I will conduct the affairs of my house
with a blameless heart.
**3 **I will not look with approval
on anything that is vile.

I hate what faithless people do;
I will have no part in it.
**4 **The perverse of heart shall be far from me;
I will have nothing to do with what is evil.

**5 **Whoever slanders their neighbor in secret,
I will put to silence;
whoever has haughty eyes and a proud heart,
I will not tolerate.

**6 **My eyes will be on the faithful in the land,
that they may dwell with me;
the one whose walk is blameless
will minister to me.

**7 **No one who practices deceit
will dwell in my house;
no one who speaks falsely
will stand in my presence.

**8 **Every morning I will put to silence
all the wicked in the land;
I will cut off every evildoer
from the city of the Lord.

I hear what you’re saying, and I am not discounting your feelings. But, I do want to be honest with you and that’s because Scripture tells us to speak the truth in love ~Ephesians 4:15. When a person teaches something contrary to what the Bible actually says, that ought to make us think.

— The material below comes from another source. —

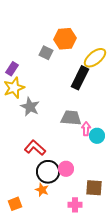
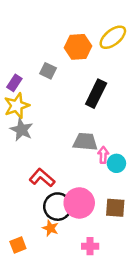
gray square: (46, 53) -> (48, 71), moved
yellow ellipse: (95, 58) -> (113, 37), moved
gray star: (30, 107) -> (22, 130), moved
pink circle: (66, 169) -> (79, 203), size x1.6
brown square: (94, 188) -> (115, 208), moved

The Bible says, “Examine yourselves, whether ye be in the faith” ~2 Corinthians 13:5. God tells us to test every spirit and every teaching ~1 Thessalonians 5:21 and ~1 John 4:1. That is not hostility. That is obedience.

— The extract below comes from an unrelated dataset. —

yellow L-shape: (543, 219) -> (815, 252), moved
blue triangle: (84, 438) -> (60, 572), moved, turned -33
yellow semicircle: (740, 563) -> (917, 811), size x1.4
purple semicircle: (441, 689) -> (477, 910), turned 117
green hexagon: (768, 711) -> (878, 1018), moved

What happened in that thread was not people tearing you down for no reason. It was believers holding your statements up to Scripture. When what you said did not line up with the Word, correction followed. That is exactly what Scripture commands us to do ~2 Timothy 4:2. True Christians have peace when they follow what God has actually spoken, not when they defend an idea that cannot be supported in the text.

You mentioned you felt “spiritually shaken” by people challenging you. I get that correction can sting, but the Bible says that God’s Word reproves, corrects, and instructs us ~2 Timothy 3:16. When correction pushes someone away from Scripture instead of toward it, that is usually a sign we were clinging to something God never said.

No one is your judge. The Word is. None of us have authority except what comes from Scripture. But when a brother or sister says, “Here is what the Bible says, plainly, in context,” that is not an attack. That is mercy. God loves you too much to let you build your faith on something untrue.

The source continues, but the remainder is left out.